One of the seminal discoveries from genetic studies of autism and related neurodevelopmental disorders is that loss-of-function mutations in many chromatin regulators confer substantial NDD risk. Haploinsufficiency of POGZ is one of the strongest such associations; however, the mechanisms by which POGZ loss disrupts neural development are not fully known. In this preprint, the authors created an allelic series of POGZ knockouts in human induced pluripotent stem cells (iPSCs) using CRISPR/Cas9. They differentiated these isogenic lines into neural stem cells (NSCs) and neurons. Results: POGZ loss-of-function altered expression of genes involved in synaptic signaling and extracellular matrix organization.

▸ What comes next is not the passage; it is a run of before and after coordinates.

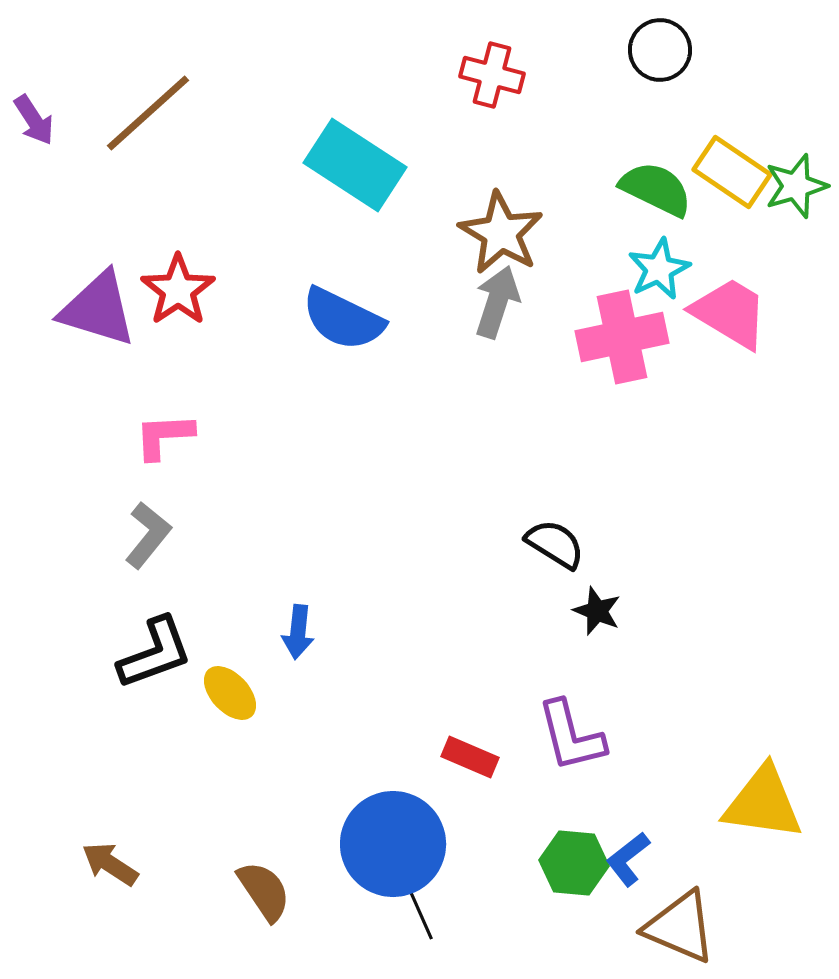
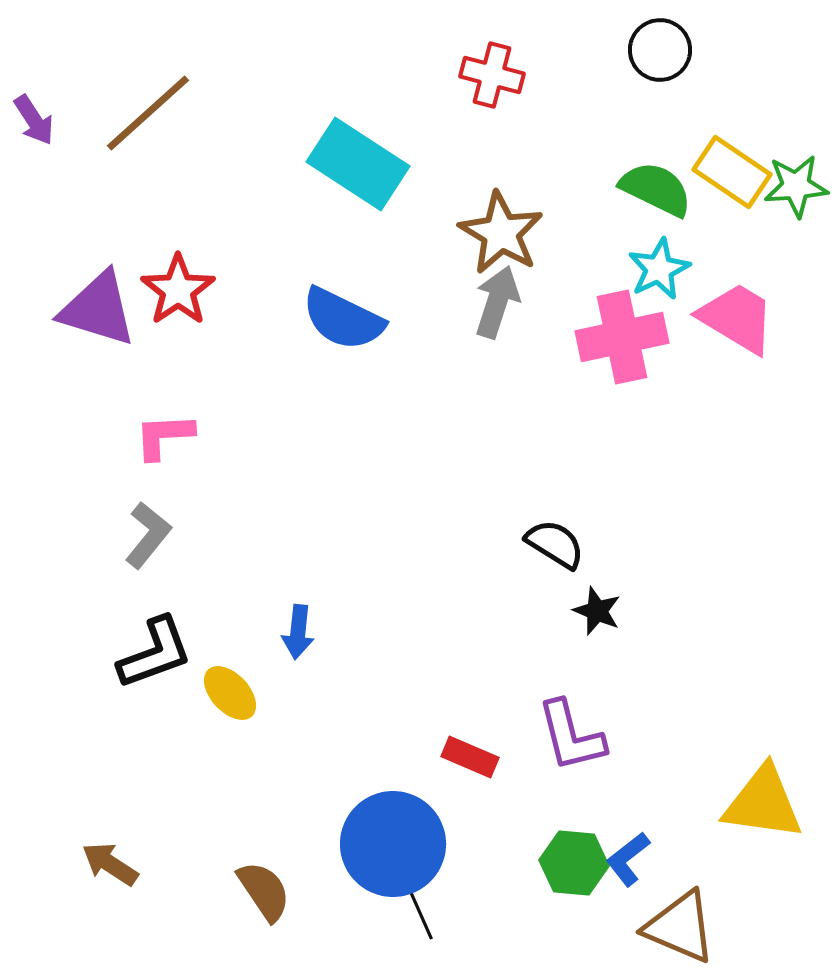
cyan rectangle: moved 3 px right, 1 px up
green star: rotated 12 degrees clockwise
pink trapezoid: moved 7 px right, 5 px down
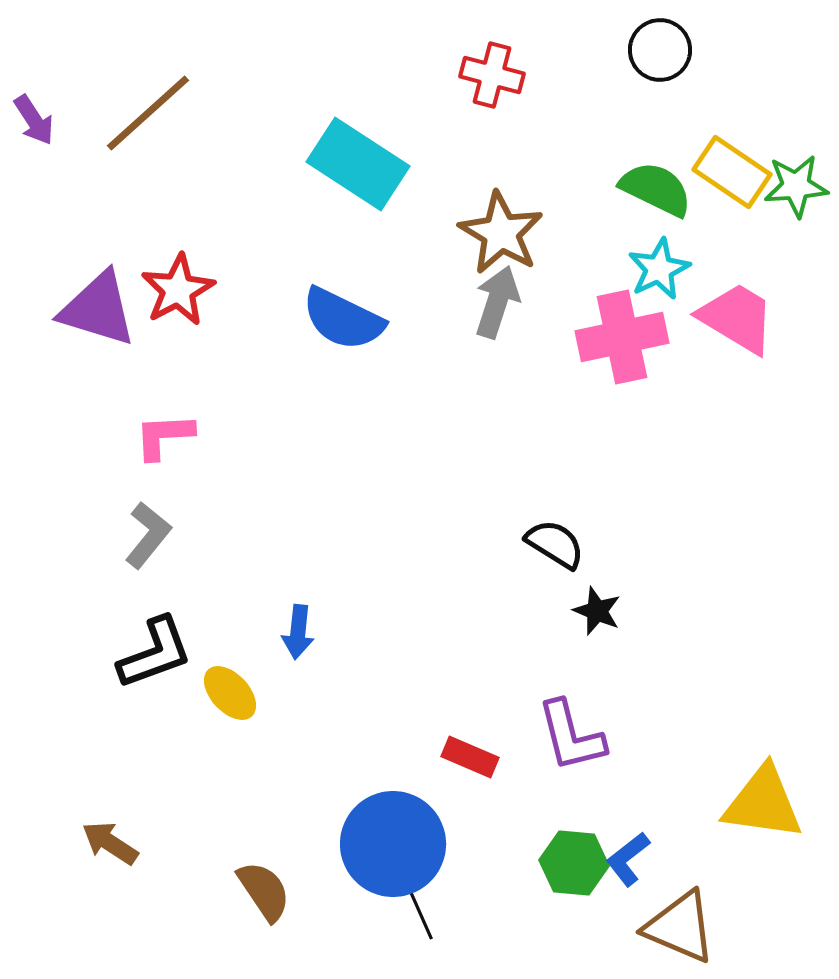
red star: rotated 6 degrees clockwise
brown arrow: moved 21 px up
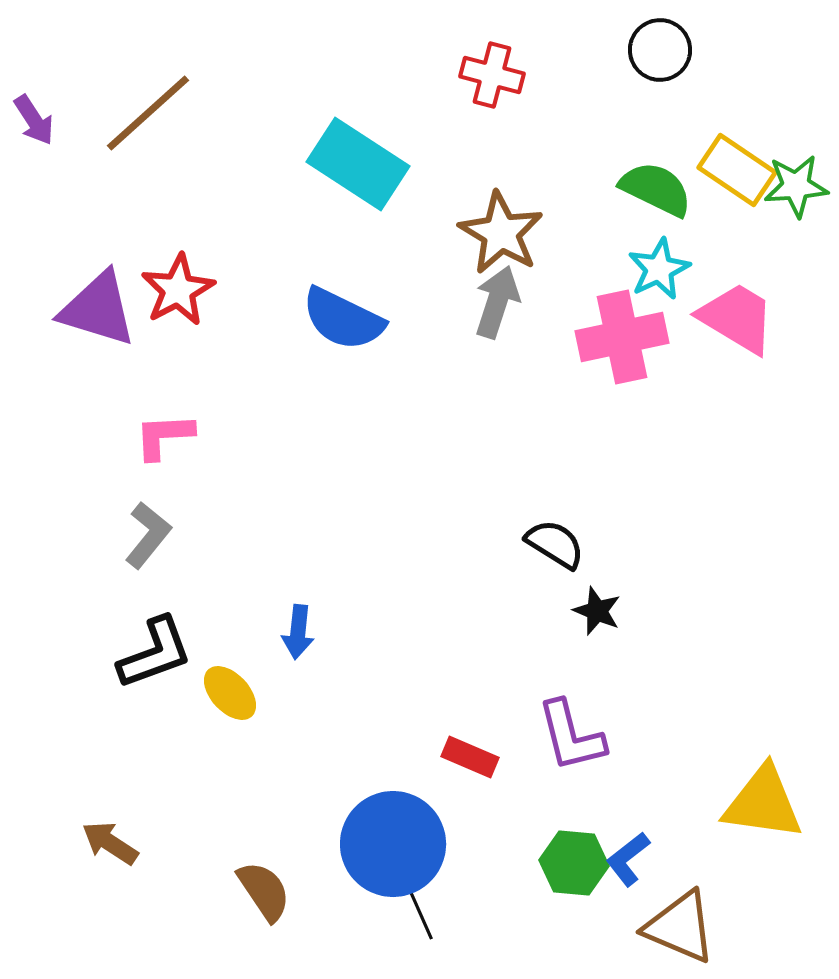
yellow rectangle: moved 5 px right, 2 px up
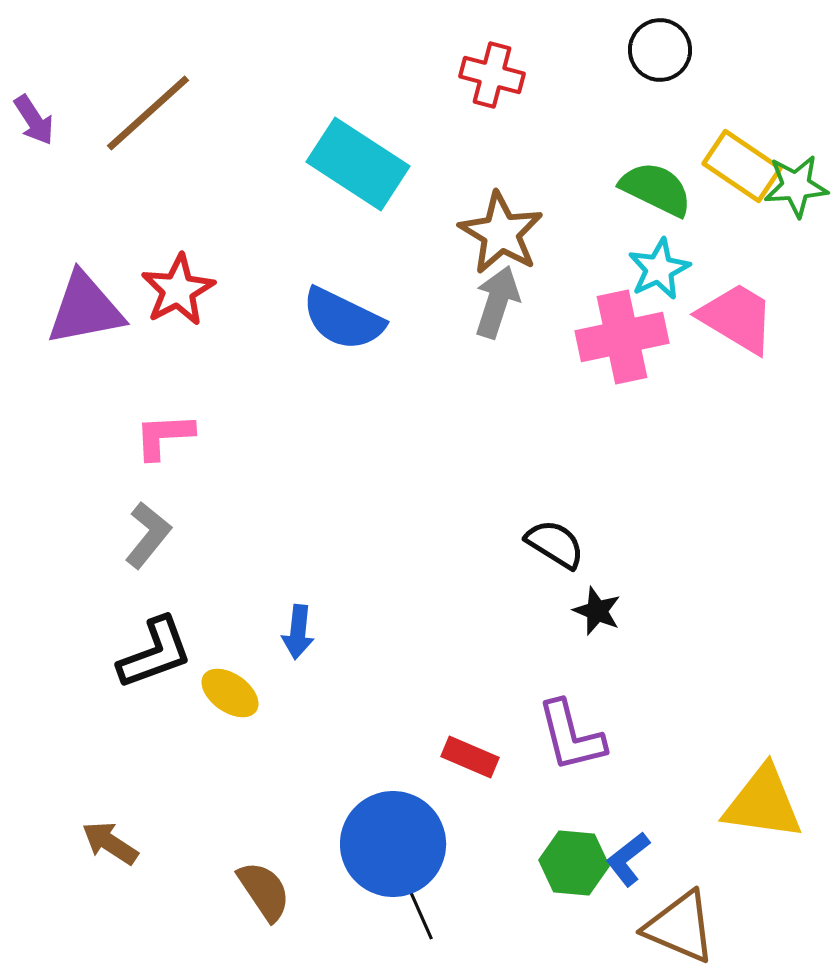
yellow rectangle: moved 5 px right, 4 px up
purple triangle: moved 13 px left; rotated 28 degrees counterclockwise
yellow ellipse: rotated 12 degrees counterclockwise
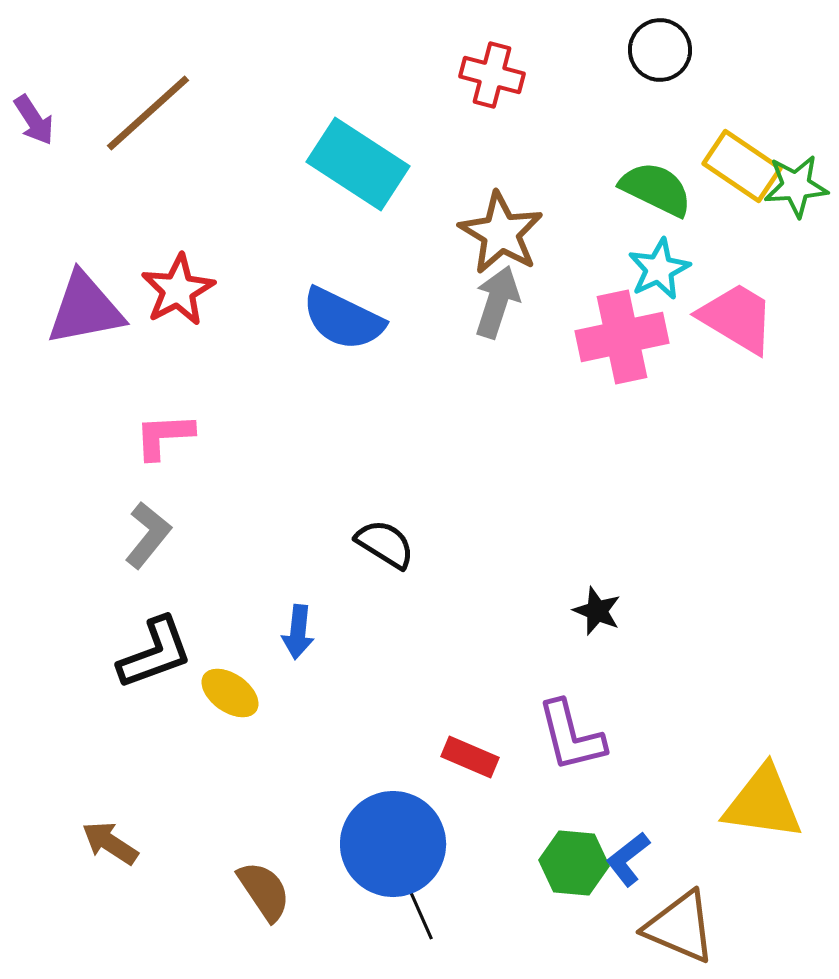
black semicircle: moved 170 px left
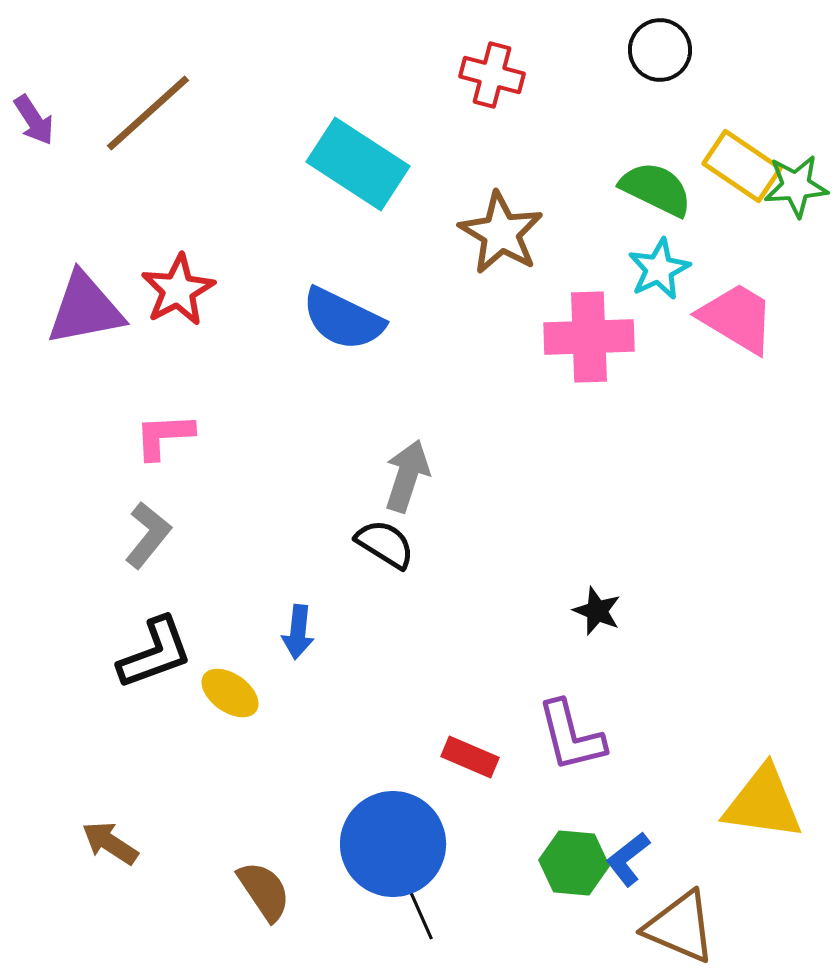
gray arrow: moved 90 px left, 174 px down
pink cross: moved 33 px left; rotated 10 degrees clockwise
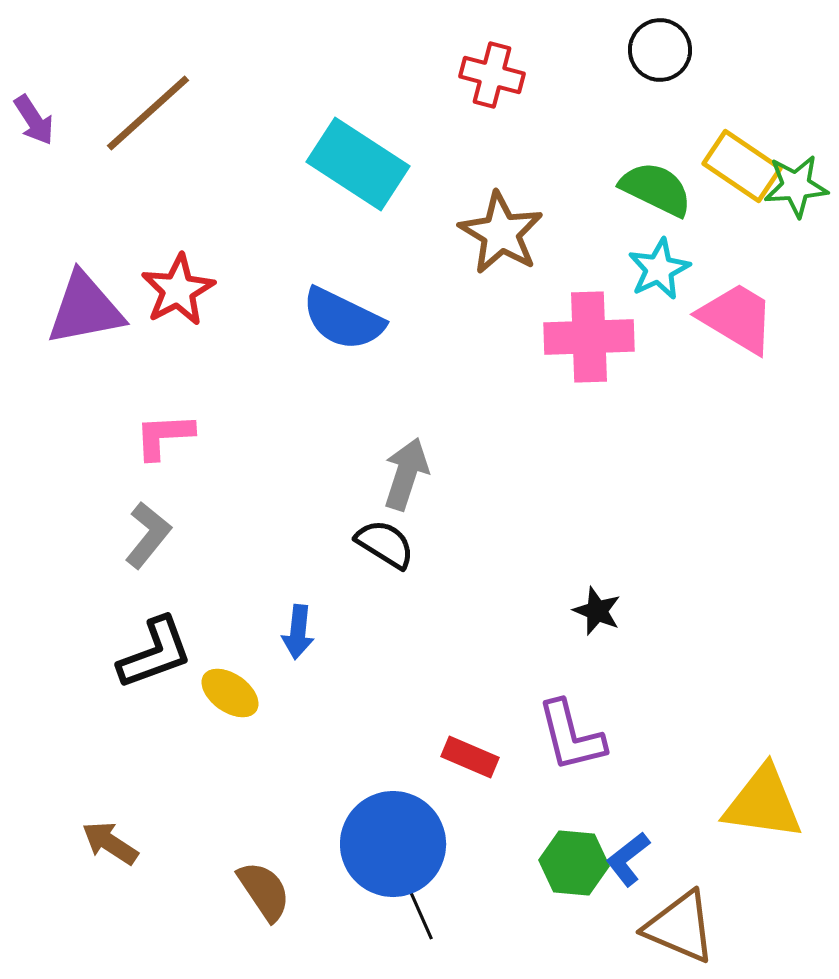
gray arrow: moved 1 px left, 2 px up
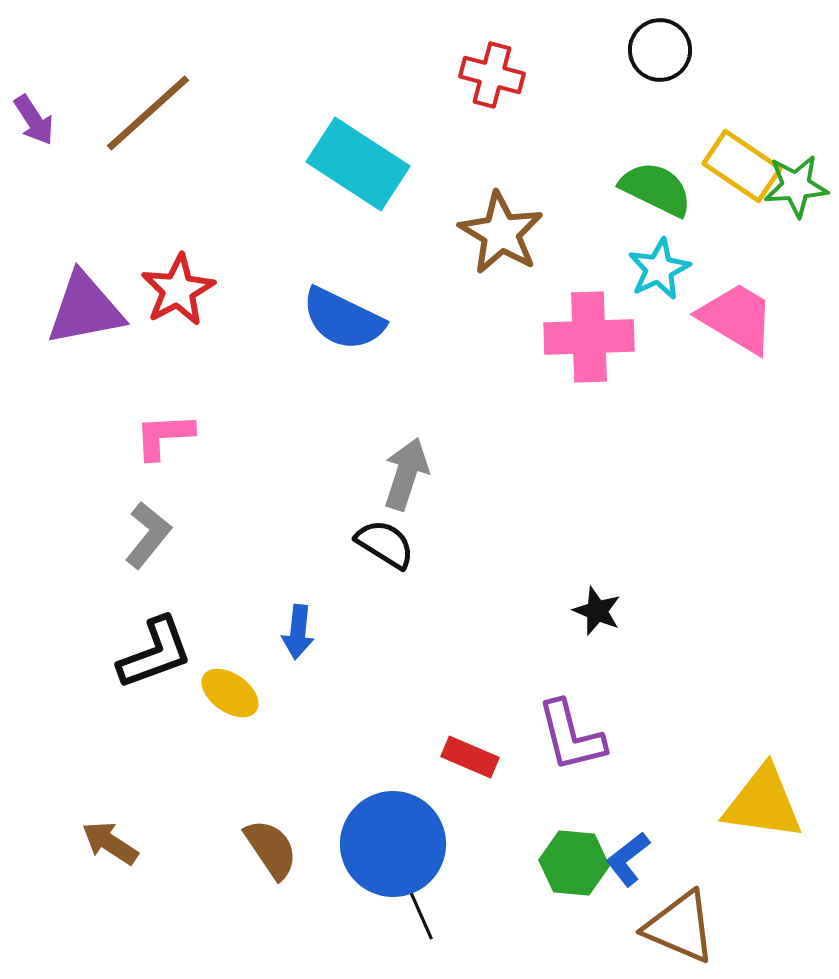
brown semicircle: moved 7 px right, 42 px up
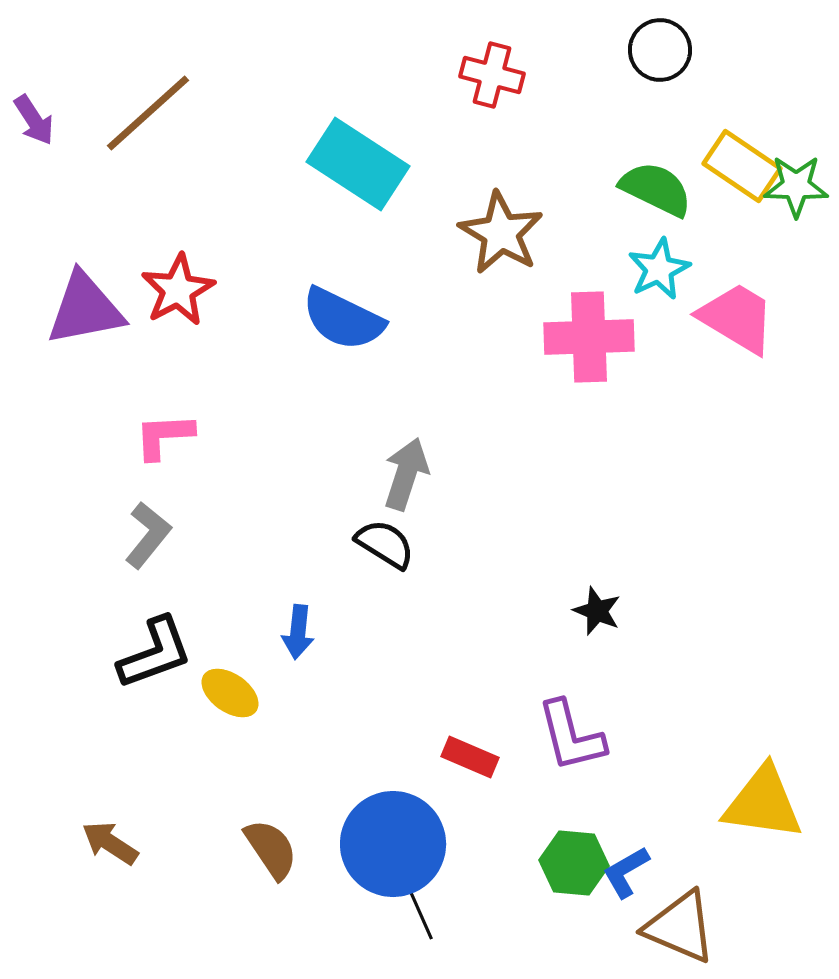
green star: rotated 6 degrees clockwise
blue L-shape: moved 2 px left, 13 px down; rotated 8 degrees clockwise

Multi-omics profiling (ATAC-seq and RNA-seq) revealed that POGZ deficiency led to changes in transcription factor binding (e.g., AP-1 complex) at promoters of differentially expressed genes. Comparing POGZ knockouts to parallel knockouts of MEF2C and SCN2A in neurons showed both overlapping and distinct molecular effects, with shared dysregulation of pathways related to neurodevelopment. Notably, biallelic POGZ deletions (but not heterozygous) impaired neuronal firing rates and neurite outgrowth, suggesting that haploinsufficiency causes subtler effects. Conclusion: POGZ loss derails transcriptional networks and chromatin states critical for neuronal development, highlighting points of convergence with other NDD genes (like MEF2C and SCN2A). This preprint provides mechanistic insight into how POGZ mutations contribute to neurodevelopmental disorders. (Not yet peer-reviewed.)